А смотритель только улыбается и говорит:
— Не извольте беспокоиться: через голос природы это все объяснится.
Барятинский рассмеялся:
— Ты, — говорит, — братец, после этого и сам не Филипп Филиппович, а “голос
природы”, — и очень этим человеком заинтересовался.
ГЛАВА ЧЕТВЕРТАЯ
Лег князь в чистую постель — ноги и руки вытянул, и так хорошо ему стало, что
он сразу же задремал: проснулся через час в прекрасном расположении, а перед ним
уже стоит прохладный шербет вишневый, и этот самый хозяин просит его выкушать.
— Вы, — говорит, — на лекарства медиков, ваша светлость, не полагайтесь, а
у нас природа и вдыхание атмосферы пользуют.

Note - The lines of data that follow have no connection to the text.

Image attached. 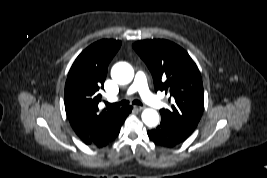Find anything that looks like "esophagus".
Listing matches in <instances>:
<instances>
[{
    "label": "esophagus",
    "mask_w": 267,
    "mask_h": 178,
    "mask_svg": "<svg viewBox=\"0 0 267 178\" xmlns=\"http://www.w3.org/2000/svg\"><path fill=\"white\" fill-rule=\"evenodd\" d=\"M145 107L143 106H134V109H136L137 111H142Z\"/></svg>",
    "instance_id": "obj_1"
}]
</instances>
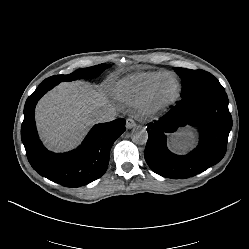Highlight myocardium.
<instances>
[{
	"mask_svg": "<svg viewBox=\"0 0 249 249\" xmlns=\"http://www.w3.org/2000/svg\"><path fill=\"white\" fill-rule=\"evenodd\" d=\"M169 79H175L177 86L175 94L165 100L157 98V90L160 85ZM182 84L180 79L172 73L165 74L156 79L147 91L140 97L137 103V112L142 118L152 119L163 116L174 107L181 98Z\"/></svg>",
	"mask_w": 249,
	"mask_h": 249,
	"instance_id": "obj_1",
	"label": "myocardium"
}]
</instances>
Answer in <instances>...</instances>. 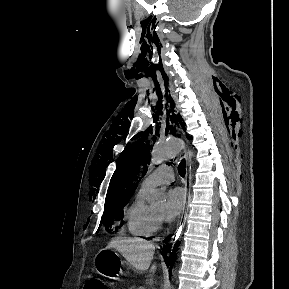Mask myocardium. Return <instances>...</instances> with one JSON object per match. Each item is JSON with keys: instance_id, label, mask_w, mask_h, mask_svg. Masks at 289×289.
<instances>
[{"instance_id": "myocardium-1", "label": "myocardium", "mask_w": 289, "mask_h": 289, "mask_svg": "<svg viewBox=\"0 0 289 289\" xmlns=\"http://www.w3.org/2000/svg\"><path fill=\"white\" fill-rule=\"evenodd\" d=\"M150 213L151 216L154 220V222L156 223L157 226H160L162 224V220L161 218L152 210V208L150 207Z\"/></svg>"}]
</instances>
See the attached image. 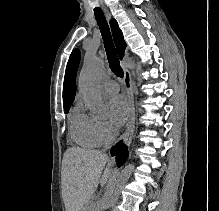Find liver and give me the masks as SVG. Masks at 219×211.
Returning <instances> with one entry per match:
<instances>
[{
	"instance_id": "1",
	"label": "liver",
	"mask_w": 219,
	"mask_h": 211,
	"mask_svg": "<svg viewBox=\"0 0 219 211\" xmlns=\"http://www.w3.org/2000/svg\"><path fill=\"white\" fill-rule=\"evenodd\" d=\"M107 153L83 147H69L63 157L62 185L66 211H82L98 183L110 177ZM102 169H104L102 173Z\"/></svg>"
}]
</instances>
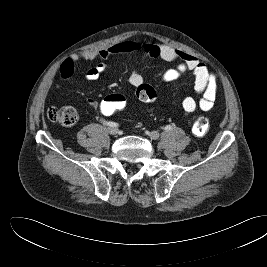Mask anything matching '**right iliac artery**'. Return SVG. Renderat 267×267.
Here are the masks:
<instances>
[{
    "mask_svg": "<svg viewBox=\"0 0 267 267\" xmlns=\"http://www.w3.org/2000/svg\"><path fill=\"white\" fill-rule=\"evenodd\" d=\"M103 123V125H106V126H110V127H117L118 126V124L117 123H115V122H107V121H103L102 122Z\"/></svg>",
    "mask_w": 267,
    "mask_h": 267,
    "instance_id": "1",
    "label": "right iliac artery"
}]
</instances>
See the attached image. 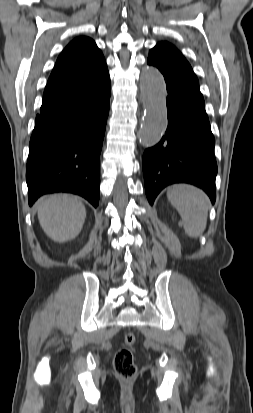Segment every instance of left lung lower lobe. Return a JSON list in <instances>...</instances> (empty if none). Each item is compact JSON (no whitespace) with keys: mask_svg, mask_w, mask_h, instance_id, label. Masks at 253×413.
<instances>
[{"mask_svg":"<svg viewBox=\"0 0 253 413\" xmlns=\"http://www.w3.org/2000/svg\"><path fill=\"white\" fill-rule=\"evenodd\" d=\"M149 65L163 74L167 87L168 127L142 159L145 191L150 204L167 185L190 183L202 188L215 202L217 164L215 139L205 111L196 75L161 65L151 58Z\"/></svg>","mask_w":253,"mask_h":413,"instance_id":"0a47b994","label":"left lung lower lobe"}]
</instances>
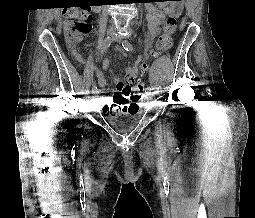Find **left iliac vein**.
Masks as SVG:
<instances>
[{"label": "left iliac vein", "mask_w": 255, "mask_h": 218, "mask_svg": "<svg viewBox=\"0 0 255 218\" xmlns=\"http://www.w3.org/2000/svg\"><path fill=\"white\" fill-rule=\"evenodd\" d=\"M114 40L116 41V42H118V43H121V41H122V39H121V37L120 36H116V37H114ZM150 94L149 93H145V96L146 97H148Z\"/></svg>", "instance_id": "4c4485c4"}]
</instances>
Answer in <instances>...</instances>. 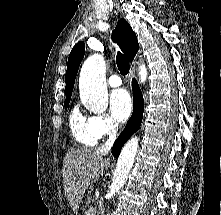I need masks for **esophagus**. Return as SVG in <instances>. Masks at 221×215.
I'll return each mask as SVG.
<instances>
[{
    "mask_svg": "<svg viewBox=\"0 0 221 215\" xmlns=\"http://www.w3.org/2000/svg\"><path fill=\"white\" fill-rule=\"evenodd\" d=\"M133 76H134V67L131 66L130 72H129V77H130V79L133 78Z\"/></svg>",
    "mask_w": 221,
    "mask_h": 215,
    "instance_id": "34e87169",
    "label": "esophagus"
}]
</instances>
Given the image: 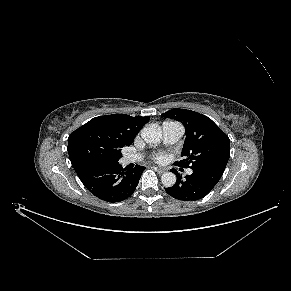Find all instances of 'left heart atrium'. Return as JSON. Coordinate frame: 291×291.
<instances>
[{
  "label": "left heart atrium",
  "instance_id": "left-heart-atrium-1",
  "mask_svg": "<svg viewBox=\"0 0 291 291\" xmlns=\"http://www.w3.org/2000/svg\"><path fill=\"white\" fill-rule=\"evenodd\" d=\"M154 159L158 162H163L166 159V157L164 154H156L154 156Z\"/></svg>",
  "mask_w": 291,
  "mask_h": 291
}]
</instances>
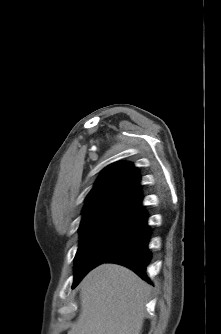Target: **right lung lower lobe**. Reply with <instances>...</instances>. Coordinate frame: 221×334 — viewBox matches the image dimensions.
I'll return each instance as SVG.
<instances>
[{
    "instance_id": "right-lung-lower-lobe-1",
    "label": "right lung lower lobe",
    "mask_w": 221,
    "mask_h": 334,
    "mask_svg": "<svg viewBox=\"0 0 221 334\" xmlns=\"http://www.w3.org/2000/svg\"><path fill=\"white\" fill-rule=\"evenodd\" d=\"M150 234L149 226L145 222L138 233L106 262L124 265L151 283L146 274L147 265L152 257L148 250Z\"/></svg>"
}]
</instances>
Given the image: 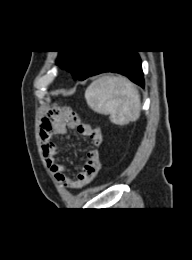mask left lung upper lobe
Segmentation results:
<instances>
[{"instance_id": "left-lung-upper-lobe-1", "label": "left lung upper lobe", "mask_w": 192, "mask_h": 260, "mask_svg": "<svg viewBox=\"0 0 192 260\" xmlns=\"http://www.w3.org/2000/svg\"><path fill=\"white\" fill-rule=\"evenodd\" d=\"M98 51H59L57 65L66 68L76 79L82 78L88 65Z\"/></svg>"}]
</instances>
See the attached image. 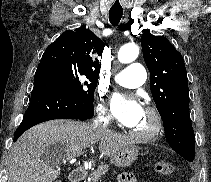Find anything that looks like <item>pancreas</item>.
Here are the masks:
<instances>
[{
    "label": "pancreas",
    "mask_w": 211,
    "mask_h": 182,
    "mask_svg": "<svg viewBox=\"0 0 211 182\" xmlns=\"http://www.w3.org/2000/svg\"><path fill=\"white\" fill-rule=\"evenodd\" d=\"M108 171V165L101 164L88 177V182H99L101 177Z\"/></svg>",
    "instance_id": "cf45deb5"
}]
</instances>
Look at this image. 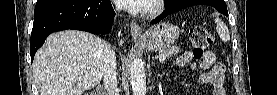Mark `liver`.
Instances as JSON below:
<instances>
[{
    "instance_id": "1",
    "label": "liver",
    "mask_w": 277,
    "mask_h": 95,
    "mask_svg": "<svg viewBox=\"0 0 277 95\" xmlns=\"http://www.w3.org/2000/svg\"><path fill=\"white\" fill-rule=\"evenodd\" d=\"M110 45L82 31L50 34L35 55L33 77L40 95H82L100 83Z\"/></svg>"
}]
</instances>
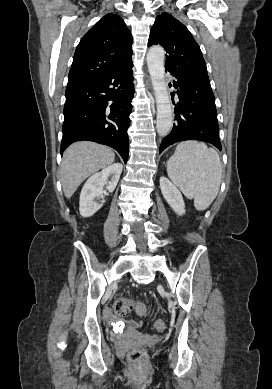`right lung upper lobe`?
Instances as JSON below:
<instances>
[{"label":"right lung upper lobe","mask_w":272,"mask_h":389,"mask_svg":"<svg viewBox=\"0 0 272 389\" xmlns=\"http://www.w3.org/2000/svg\"><path fill=\"white\" fill-rule=\"evenodd\" d=\"M132 35L115 14L100 19L78 44L68 80L98 75L131 60Z\"/></svg>","instance_id":"right-lung-upper-lobe-1"}]
</instances>
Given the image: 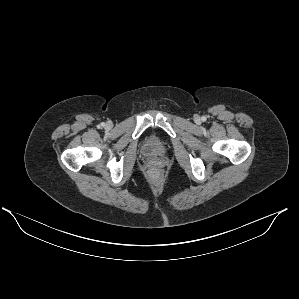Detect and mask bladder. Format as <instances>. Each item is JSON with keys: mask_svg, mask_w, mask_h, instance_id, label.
I'll list each match as a JSON object with an SVG mask.
<instances>
[{"mask_svg": "<svg viewBox=\"0 0 299 299\" xmlns=\"http://www.w3.org/2000/svg\"><path fill=\"white\" fill-rule=\"evenodd\" d=\"M168 147V143L155 133L147 134L142 140V151L148 158L164 156Z\"/></svg>", "mask_w": 299, "mask_h": 299, "instance_id": "31cf9c89", "label": "bladder"}]
</instances>
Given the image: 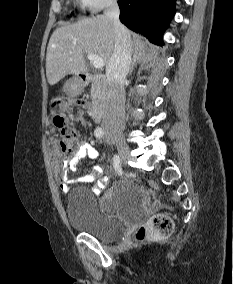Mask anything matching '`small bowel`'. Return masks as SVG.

Князь весело ему отвечает, что все это, говорит, очень хорошо, но я тебе должен
признаться — я у тебя прекрасно спал, но, черт меня возьми, и во сне все думал:
где же я тебя видел, или никогда не видал?
А тот отвечает:
— Нет, —говорит, — вы изволили очень хорошо меня видеть, но только совершенно
в другом виде природы и потому теперь не признаете.
Князь говорит:
— Хорошо, пусть так; но теперь здесь, кроме меня и тебя, никого нет, если же
там в соседней комнате кто есть — то вышли всех их вон, пусть на лестнице постоят,
а ты мне откровенно скажи без всякой секретности: кто ты такой был и в чем твоя
преступная тайна, — я могу тебе обещать выпросить прощение и обещание свое исполню,
как есть я истинный князь Барятинский.
Но чиновник даже улыбнулся и отвечал, что за ним ровно никакой провинной тайности
нет и никогда не было, а он не смеет только “сконфузить” князя за его непамятливость.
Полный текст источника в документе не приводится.